Author’s note: Thoughts on this page are mine and mine only. They may or may not reflect the thoughts or opinions of NOVA Weather Team’s. For decision making and preparations, PLEASE seek official NOAA National Hurricane Center (NHC) info.
Good afternoon everyone!
Hurricane Dorian is really crankin’ today. It remains a Category 4 thus far today, as maximum sustained winds have reached 149.6 miles per hour (130 knots) and the central minimum pressure has dropped like a brick to 945 millibars.
Dorian has run into a pocket of dry air on the northwest quadrant of the storm (see blue colors), which is killing off the thunderstorms there, however this dry air will not be plentiful enough to weaken the storm, unfortunately.
Over the past couple of days, Dorian has become much more mature in structure with the dry air mixing out, allowing the eye to become visible on satellite and an eyewall to form.
Due to the dry air, the “cloud mass” is now emphasized on the eastern side of the storm. However, it’s still moving west, northwest.
There appears to be some southwesterly flow off of Florida, Georgia, and the Carolinas while there is northeasterly flow coming from Bermuda. This is forming a clockwise rotation of air, denoting high pressure; the Bermuda High. This is pushing the storm west.
Dorian is expected to hit the Grand Bahama and Abaco Islands pretty hard tomorrow, that’s pretty much a solid forecast.
Here’s where things are a bit tricky with Dorian’s future after it hits the northern Bahamas.
A massive and unusually strong longwave trough, as shown on this jet stream-level image below, is coming through the eastern U.S.. This is why many locations in the Midwest, Mid-Atlantic, and New England have been having some VERY NICE and COOL mornings recently. You can easily see the trough axis tilting positively over the Corn Belt.
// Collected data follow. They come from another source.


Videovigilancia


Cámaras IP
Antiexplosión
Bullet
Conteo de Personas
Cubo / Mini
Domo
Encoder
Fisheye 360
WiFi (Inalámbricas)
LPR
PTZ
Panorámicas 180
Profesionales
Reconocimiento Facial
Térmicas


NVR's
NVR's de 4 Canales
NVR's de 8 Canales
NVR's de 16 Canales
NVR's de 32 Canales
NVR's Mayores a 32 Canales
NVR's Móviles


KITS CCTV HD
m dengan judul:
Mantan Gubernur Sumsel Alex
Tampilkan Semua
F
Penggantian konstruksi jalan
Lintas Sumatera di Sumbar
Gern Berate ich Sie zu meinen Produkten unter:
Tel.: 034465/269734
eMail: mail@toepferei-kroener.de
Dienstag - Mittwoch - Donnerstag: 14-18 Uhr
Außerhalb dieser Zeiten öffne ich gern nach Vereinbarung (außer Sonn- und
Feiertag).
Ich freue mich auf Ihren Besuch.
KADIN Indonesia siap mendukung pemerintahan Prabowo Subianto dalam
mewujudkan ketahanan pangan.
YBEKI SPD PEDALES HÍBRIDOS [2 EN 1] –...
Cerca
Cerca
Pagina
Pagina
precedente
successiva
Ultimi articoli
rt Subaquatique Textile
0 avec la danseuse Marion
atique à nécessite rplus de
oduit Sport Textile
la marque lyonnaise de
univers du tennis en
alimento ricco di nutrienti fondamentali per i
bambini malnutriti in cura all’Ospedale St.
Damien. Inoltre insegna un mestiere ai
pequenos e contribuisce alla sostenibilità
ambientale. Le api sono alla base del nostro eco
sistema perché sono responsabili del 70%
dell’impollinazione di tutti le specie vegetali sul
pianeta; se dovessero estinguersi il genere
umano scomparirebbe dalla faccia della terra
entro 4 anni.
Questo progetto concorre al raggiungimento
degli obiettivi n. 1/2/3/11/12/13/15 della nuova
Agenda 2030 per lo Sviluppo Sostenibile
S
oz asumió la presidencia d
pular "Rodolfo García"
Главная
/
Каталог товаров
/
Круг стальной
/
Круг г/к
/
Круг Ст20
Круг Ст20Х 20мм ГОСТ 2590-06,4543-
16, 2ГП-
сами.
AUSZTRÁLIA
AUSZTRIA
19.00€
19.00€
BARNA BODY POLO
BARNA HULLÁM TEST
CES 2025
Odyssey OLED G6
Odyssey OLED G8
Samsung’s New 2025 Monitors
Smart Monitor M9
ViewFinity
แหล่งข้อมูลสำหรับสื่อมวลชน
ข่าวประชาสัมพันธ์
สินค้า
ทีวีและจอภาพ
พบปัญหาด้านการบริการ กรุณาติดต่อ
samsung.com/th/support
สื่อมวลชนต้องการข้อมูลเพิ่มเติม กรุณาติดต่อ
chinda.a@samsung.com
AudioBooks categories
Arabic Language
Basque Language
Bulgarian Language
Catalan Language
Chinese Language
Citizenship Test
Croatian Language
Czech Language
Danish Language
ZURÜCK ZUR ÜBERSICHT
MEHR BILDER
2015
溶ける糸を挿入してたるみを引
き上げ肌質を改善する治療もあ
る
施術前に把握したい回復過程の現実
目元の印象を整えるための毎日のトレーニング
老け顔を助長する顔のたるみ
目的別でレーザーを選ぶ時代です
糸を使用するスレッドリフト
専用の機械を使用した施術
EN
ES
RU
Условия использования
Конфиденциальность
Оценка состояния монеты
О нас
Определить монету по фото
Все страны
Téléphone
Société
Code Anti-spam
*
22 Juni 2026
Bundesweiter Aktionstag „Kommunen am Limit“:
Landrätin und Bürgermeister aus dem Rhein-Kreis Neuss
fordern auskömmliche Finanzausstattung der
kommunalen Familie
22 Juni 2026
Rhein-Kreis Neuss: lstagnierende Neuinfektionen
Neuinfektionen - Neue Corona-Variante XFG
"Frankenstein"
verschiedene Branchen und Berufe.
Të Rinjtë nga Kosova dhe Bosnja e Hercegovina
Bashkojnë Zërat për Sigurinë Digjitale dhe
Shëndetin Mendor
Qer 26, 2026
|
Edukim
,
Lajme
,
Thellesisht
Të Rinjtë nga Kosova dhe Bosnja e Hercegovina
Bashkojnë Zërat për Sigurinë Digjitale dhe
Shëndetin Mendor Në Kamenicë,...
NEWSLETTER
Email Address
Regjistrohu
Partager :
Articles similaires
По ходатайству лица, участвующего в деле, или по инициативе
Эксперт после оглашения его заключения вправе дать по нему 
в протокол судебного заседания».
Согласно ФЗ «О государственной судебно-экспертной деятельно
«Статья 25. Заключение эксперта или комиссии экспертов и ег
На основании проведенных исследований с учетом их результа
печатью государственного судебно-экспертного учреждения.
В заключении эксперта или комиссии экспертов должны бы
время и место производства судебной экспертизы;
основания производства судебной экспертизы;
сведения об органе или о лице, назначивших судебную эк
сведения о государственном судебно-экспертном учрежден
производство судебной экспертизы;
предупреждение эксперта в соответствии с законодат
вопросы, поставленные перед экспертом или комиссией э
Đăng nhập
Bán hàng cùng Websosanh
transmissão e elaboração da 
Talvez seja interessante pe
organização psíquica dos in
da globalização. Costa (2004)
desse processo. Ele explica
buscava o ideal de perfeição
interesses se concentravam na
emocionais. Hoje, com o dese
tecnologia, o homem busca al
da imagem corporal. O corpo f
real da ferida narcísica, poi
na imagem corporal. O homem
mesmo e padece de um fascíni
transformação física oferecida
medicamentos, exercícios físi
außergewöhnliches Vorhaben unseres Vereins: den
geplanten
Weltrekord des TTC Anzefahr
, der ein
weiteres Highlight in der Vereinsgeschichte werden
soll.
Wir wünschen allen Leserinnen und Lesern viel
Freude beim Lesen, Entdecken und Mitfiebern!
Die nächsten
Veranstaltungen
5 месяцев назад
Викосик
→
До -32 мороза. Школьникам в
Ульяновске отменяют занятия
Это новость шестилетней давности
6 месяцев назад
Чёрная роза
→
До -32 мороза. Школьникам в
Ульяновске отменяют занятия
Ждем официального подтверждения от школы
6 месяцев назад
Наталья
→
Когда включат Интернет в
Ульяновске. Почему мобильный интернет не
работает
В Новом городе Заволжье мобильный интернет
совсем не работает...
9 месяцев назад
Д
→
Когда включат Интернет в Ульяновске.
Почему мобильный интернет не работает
Meanwhile, a high pressure ridge is building in over the eastern Gulf of Mexico, and is bringing a northeast wind on Dorian, trying to force it to the southwest. This may force Dorian southwest very slightly.
However, southeast winds from the storm’s cyclonic (counterclockwise) flow will fight the northeast winds (where the north and south flow cancel out) and the westerly flows push the storm westward towards Florida.
However, the ridge over the Gulf will have opposing westerly flow (meaning winds are blowing west to east, hence westerly), preventing Dorian’s eye from moving over Florida, thus keeping it offshore.
This opposing flow causes Dorian to stall off of the southern coast of Florida, whereby an incredible amount of rain will subsequently fall over a relatively large, but isolated area.
As the Gulf ridge becomes suppressed to the south as the upper level trough rolls through, Dorian will split the elongated ridge into two separate ridges, thus creating a weak spot in the jet stream where Dorian can fill in and track north. This process will be unfolding Monday into early Wednesday.
After Wednesday, Dorian looks to trace the Atlantic seaboard up to the Outer Banks (first as a hurricane, then as a tropical storm, maybe even a depression) before the trough pushes it out to sea where it continues tracking northeast and falls apart as it reaches considerably cooler sea surface temperatures.